Two full seasons of “Rick vs. Negan” drudgery and all we get as the big payoff is an abortive firefight and a fistfight that didn’t end with either man (i.e. Negan) dead? Good lord, what a stinker. Normally you can count on the season finale for three things: A major casualty, an above-average battle, and closure to some narrative arc. Last night we got one out of three plus a tangle of loose ends and unanswered questions. Why did Eugene sabotage the Saviors’ bullets after serving Negan faithfully for so long? One two-minute lecture from Rosita in the last episode about doing something meaningful with his life couldn’t have had that much influence over him, especially when she was trying to kidnap him at the time. What was the point of those scenes with Aaron and the Oceansiders all season long? They showed up at the Hilltop last night and threw some firebombs at the Saviors, but that was their entire contribution to the episode. All those screentime minutes just for that 15-second scene in the finale?
Whatever happened to that helicopter from the junkyard a few episodes ago?
The writing was so, so weak. How many different players had an embarrassingly clunky monologue? Rick had two; Ezekiel had one; and Negan had that excruciating Bond-villain-style “my master plan is about to vanquish the hero and surely nothing can go wrong” disquisition right before the Saviors’ guns blew up. He spent the episode inexplicably sparing people he had every reason to kill, too. He didn’t kill Dwight, I guess, because Dwight had to be made to witness the Grimes gang’s ultimate defeat. Same for Gabriel despite his escape attempt. I nearly turned it off, though, when he gave Rick 10 seconds to make the Carl pitch for peace to him when he could have bashed his head in then and there. Mike Myers satirized the gimmick of the villain inexplicably giving the hero time to collect himself and wriggle out of trouble 20 years ago in “Austin Powers” yet TWD is still doing it earnestly today. Even the Saviors’ failed ambush was painfully corny. What kind of military leader leads the enemy into a trap and then insists on holding fire so that he can announce himself and trash talk on a bullhorn first? You can hear almost Scott Evil’s voice: Why don’t you just shoot them?
It was pulp. And not good pulp like Romero-era zombie movies, either. It was embarrassingly cliched bad-action-movie pulp. Even that might have been forgiven had the actors sold you on it, but with the exception of the always game Lennie James (who’s now off to another show) and poor Lauren Cohan, forced to shriek like a lunatic after Negan was spared, the whole thing felt phoned in despite the fact that it was the climax of a massively hyped multi-year plot line. Did the cast and crew get as bored with the Saviors by the end as the audience was?

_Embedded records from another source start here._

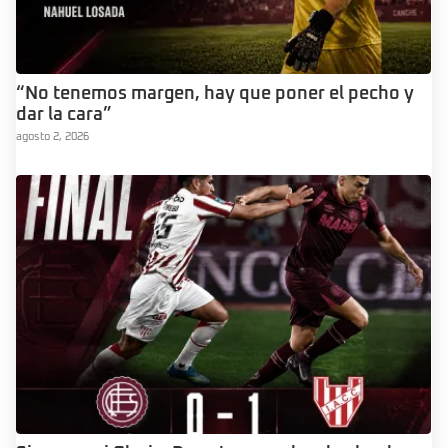
“No tenemos margen, hay que poner el pecho y
dar la cara”
agosto 2, 2026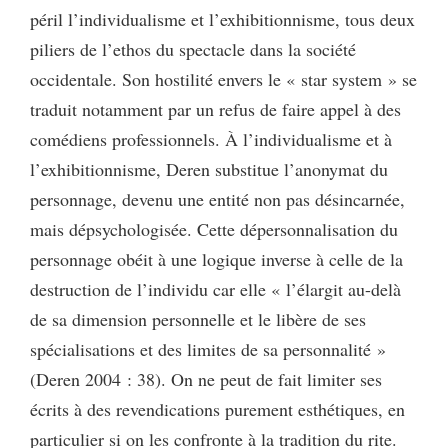
péril l’individualisme et l’exhibitionnisme, tous deux
piliers de l’ethos du spectacle dans la société
occidentale. Son hostilité envers le « star system » se
traduit notamment par un refus de faire appel à des
comédiens professionnels. À l’individualisme et à
l’exhibitionnisme, Deren substitue l’anonymat du
personnage, devenu une entité non pas désincarnée,
mais dépsychologisée. Cette dépersonnalisation du
personnage obéit à une logique inverse à celle de la
destruction de l’individu car elle « l’élargit au-delà
de sa dimension personnelle et le libère de ses
spécialisations et des limites de sa personnalité »
(Deren 2004 : 38). On ne peut de fait limiter ses
écrits à des revendications purement esthétiques, en
particulier si on les confronte à la tradition du rite.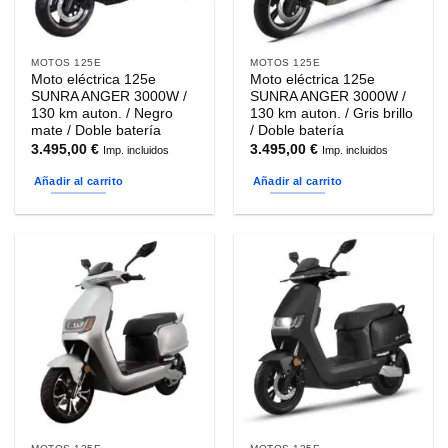
MOTOS 125E
MOTOS 125E
Moto eléctrica 125e
Moto eléctrica 125e
SUNRA ANGER 3000W /
SUNRA ANGER 3000W /
130 km auton. / Negro
130 km auton. / Gris brillo
mate / Doble batería
/ Doble batería
3.495,00
€
3.495,00
€
Imp. incluidos
Imp. incluidos
Añadir al carrito
Añadir al carrito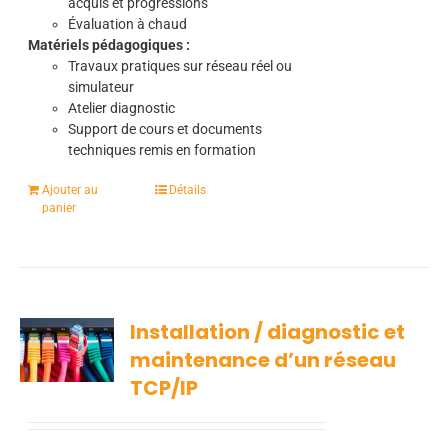
acquis et progressions
Évaluation à chaud
Matériels pédagogiques :
Travaux pratiques sur réseau réel ou
simulateur
Atelier diagnostic
Support de cours et documents
techniques remis en formation
Ajouter au
Détails
panier
Installation / diagnostic et
maintenance d’un réseau
TCP/IP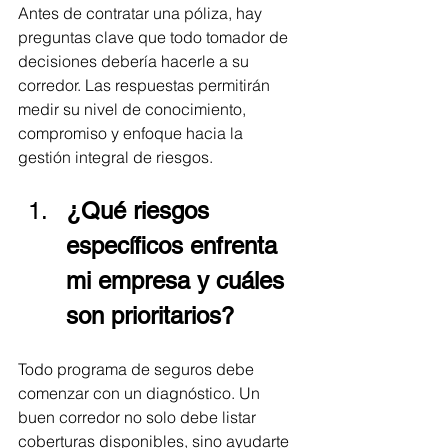
Antes de contratar una póliza, hay 
preguntas clave que todo tomador de 
decisiones debería hacerle a su 
corredor. Las respuestas permitirán 
medir su nivel de conocimiento, 
compromiso y enfoque hacia la 
gestión integral de riesgos.
¿Qué riesgos 
específicos enfrenta 
mi empresa y cuáles 
son prioritarios?
Todo programa de seguros debe 
comenzar con un diagnóstico. Un 
buen corredor no solo debe listar 
coberturas disponibles, sino ayudarte 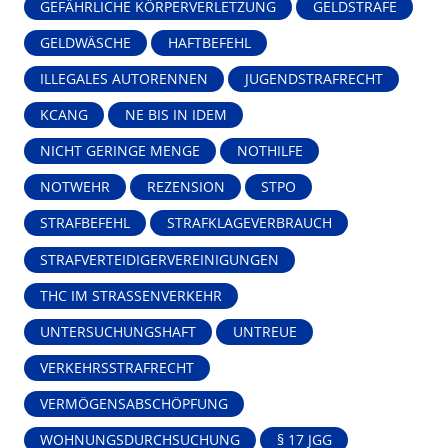
GEFÄHRLICHE KÖRPERVERLETZUNG
GELDSTRAFE
GELDWÄSCHE
HAFTBEFEHL
ILLEGALES AUTORENNEN
JUGENDSTRAFRECHT
KCANG
NE BIS IN IDEM
NICHT GERINGE MENGE
NOTHILFE
NOTWEHR
REZENSION
STPO
STRAFBEFEHL
STRAFKLAGEVERBRAUCH
STRAFVERTEIDIGERVEREINIGUNGEN
THC IM STRASSENVERKEHR
UNTERSUCHUNGSHAFT
UNTREUE
VERKEHRSSTRAFRECHT
VERMÖGENSABSCHÖPFUNG
WOHNUNGSDURCHSUCHUNG
§ 17 JGG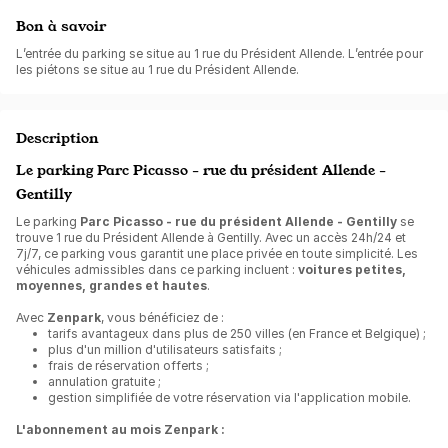
Bon à savoir
L’entrée du parking se situe au 1 rue du Président Allende. L’entrée pour
les piétons se situe au 1 rue du Président Allende.
Description
Le parking Parc Picasso - rue du président Allende -
Gentilly
Le parking
Parc Picasso - rue du président Allende - Gentilly
se
trouve 1 rue du Président Allende à Gentilly. Avec un accès 24h/24 et
7j/7, ce parking vous garantit une place privée en toute simplicité. Les
véhicules admissibles dans ce parking incluent :
voitures petites,
moyennes, grandes et hautes
.
Avec
Zenpark
, vous bénéficiez de :
tarifs avantageux dans plus de 250 villes (en France et Belgique) ;
plus d'un million d'utilisateurs satisfaits ;
frais de réservation offerts ;
annulation gratuite ;
gestion simplifiée de votre réservation via l'application mobile.
L'abonnement au mois Zenpark :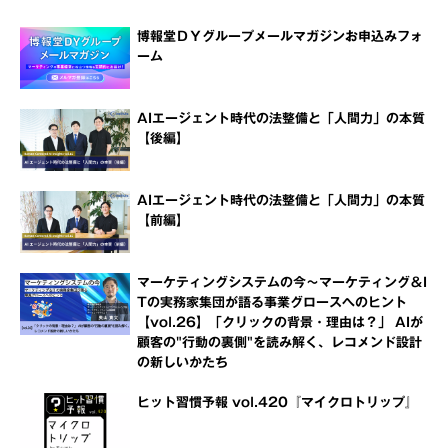
博報堂ＤＹグループメールマガジンお申込みフォ
ーム
AIエージェント時代の法整備と「人間力」の本質
【後編】
AIエージェント時代の法整備と「人間力」の本質
【前編】
マーケティングシステムの今～マーケティング＆I
Tの実務家集団が語る事業グロースへのヒント
【vol.26】「クリックの背景・理由は？」 AIが
顧客の"行動の裏側"を読み解く、レコメンド設計
の新しいかたち
ヒット習慣予報 vol.420『マイクロトリップ』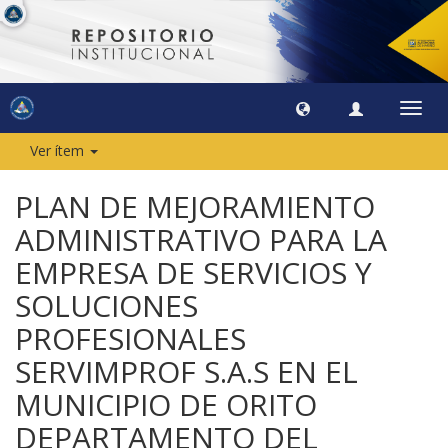
Camb
naveg
Ver ítem
PLAN DE MEJORAMIENTO
ADMINISTRATIVO PARA LA
EMPRESA DE SERVICIOS Y
SOLUCIONES
PROFESIONALES
SERVIMPROF S.A.S EN EL
MUNICIPIO DE ORITO
DEPARTAMENTO DEL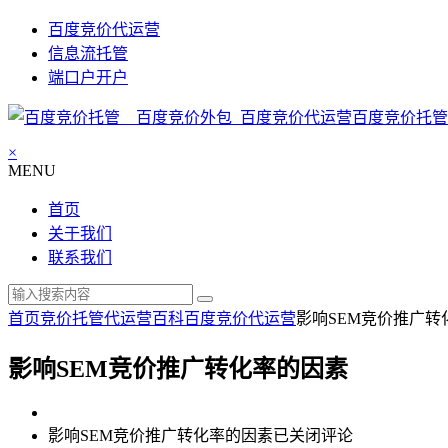
百度竞价代运营
信息流托管
端口户开户
百度竞价托管
×
MENU
首页
关于我们
联系我们
首页
竞价托管代运营百科
百度竞价代运营
影响SEM竞价推广转
影响SEM竞价推广转化率的因素
影响SEM竞价推广转化率的因素
已关闭评论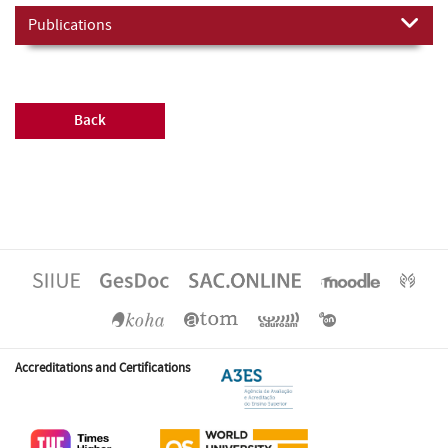
Publications
Back
Accreditations and Certifications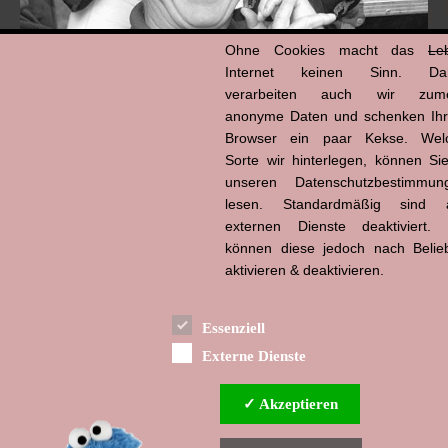
Ohne Cookies macht das
Le
Internet keinen Sinn. Da
verarbeiten auch wir zume
anonyme Daten und schenken Ih
Browser ein paar Kekse. Wel
Hans-Jürgen Tögel
Sorte wir hinterlegen, können Sie
dead like...
(1941–2026)
unseren Datenschutzbestimmun
lesen. Standardmäßig sind a
externen Dienste deaktiviert. 
können diese jedoch nach Belie
aktivieren & deaktivieren.
Essenziell
Externe Dienste
✓ Akzeptieren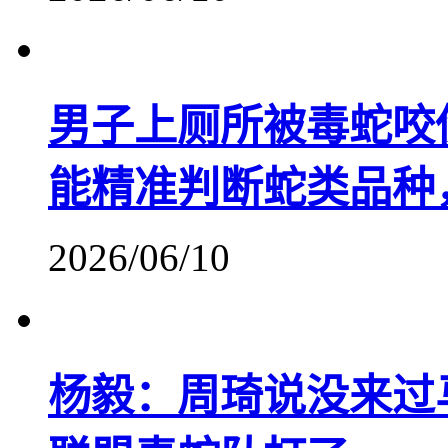
男子上厕所被毒蛇咬
能精准判断蛇类品种
2026/06/10
杨毅：周琦说没来过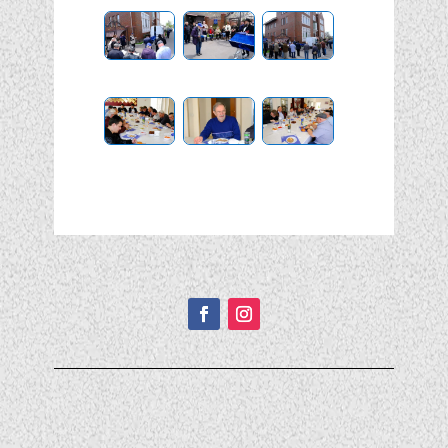
Подписывайтесь!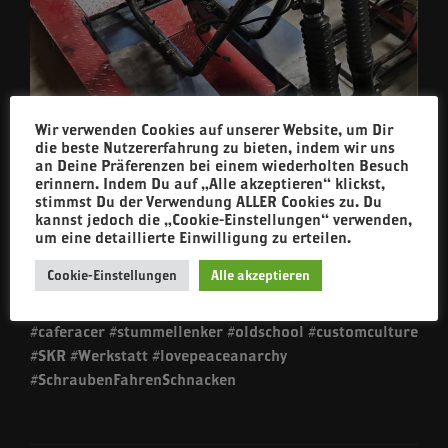
Wir verwenden Cookies auf unserer Website, um Dir
die beste Nutzererfahrung zu bieten, indem wir uns
an Deine Präferenzen bei einem wiederholten Besuch
erinnern. Indem Du auf „Alle akzeptieren“ klickst,
stimmst Du der Verwendung ALLER Cookies zu. Du
kannst jedoch die „Cookie-Einstellungen“ verwenden,
Muss ja nicht immer #tassebier sein. Mal geht auch
um eine detaillierte Einwilligung zu erteilen.
ein Café ?
Cookie-Einstellungen
Alle akzeptieren
#ftw #forevertwowheels #schmutzigeFinger
#garagebuilt #builtnotbought #suzuki #gs750
#caferacer #stummellenker #oldschool #customculture
#SKR #Werkstatt #lovepeaceanarchy
#SchraubenFahrenSchnacken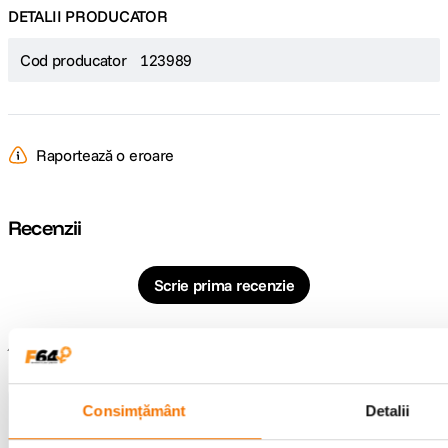
DETALII PRODUCATOR
Cod producator
123989
Raportează o eroare
Recenzii
Scrie prima recenzie
Întrebări și răspunsuri
Nu găsești răspunsul pe care îl cauți?
Consimțământ
Detalii
Pune o întrebare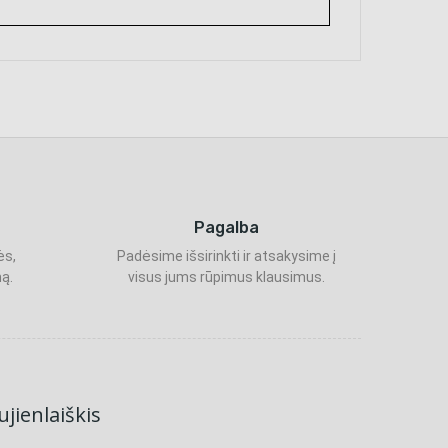
Pagalba
ės,
Padėsime išsirinkti ir atsakysime į
ą.
visus jums rūpimus klausimus.
jienlaiškis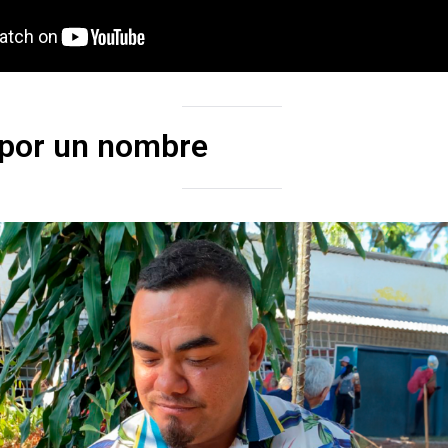
 por un nombre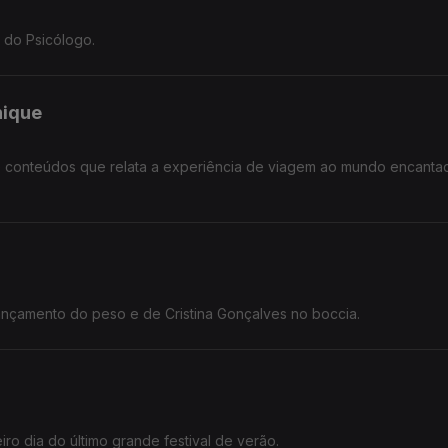
 do Psicólogo.
nique
 de conteúdos que relata a experiência de viagem ao mundo encanta
ançamento do peso e de Cristina Gonçalves no boccia.
iro dia do último grande festival de verão.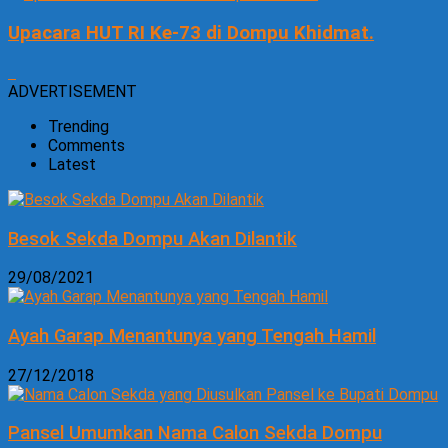
Upacara HUT RI Ke-73 di Dompu Khidmat.
ADVERTISEMENT
Trending
Comments
Latest
Besok Sekda Dompu Akan Dilantik
29/08/2021
Ayah Garap Menantunya yang Tengah Hamil
27/12/2018
Pansel Umumkan Nama Calon Sekda Dompu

After about 65 minutes I was prepared to make this the final grumble thread, as even a masochist can take only so much. But Maggie scheming against Rick and Michonne reeled me back in, at least for a few episodes this fall. There were nonsensical elements to that too, of course. Why would Daryl and especially Jesus suddenly be gung ho to punish Rick and Michonne for sparing Negan? Daryl bears Negan a grudge for imprisoning him in the Sanctuary but he and Rick are practically brothers. The solution to his problem with Rick is to sneak into the infirmary and murder Negan, not turn on Rick, let alone Michonne, over it. Jesus is an even stranger participant since he was the guy who spent most of the season urging Maggie not to murder the Savior prisoners and then spent most of last night urging Morgan not to murder living combatants. Now he’s ready to exile Rick and Michonne, if not kill them, for not tearing Negan apart. Makes no sense. But the idea of sweet farmgirl Maggie Rhee turning into a vengeful, ruthless mini-dictator is attractive, and when you add the prospect of civil war with Rick, it’s irresistible. The show’s biggest dramatic failing is that its characters never seem to develop. At best they run in circles like Rick does, forever oscillating between mercy and wrath. Looks like we’re about to get some major development with Maggie, though, and a civil-war arc that probably should have happened five years ago. Better late than never?
I’ll give them to Thanksgiving to bring me back into the fold. Or Christmas. Maybe Valentine’s Day. The show has to be headed somewhere creative eventually, if only by sheer accident. I live in terror that the week I finally give up on it will be the week it finally starts getting good. (He said to himself in 2025.) Exit quotation from IndieWire, describing Rick slashing Negan’s throat: “Don’t worry, though! It was one of those super-precise minor throat slashings that can be stitched up by a med student in the middle of a field.”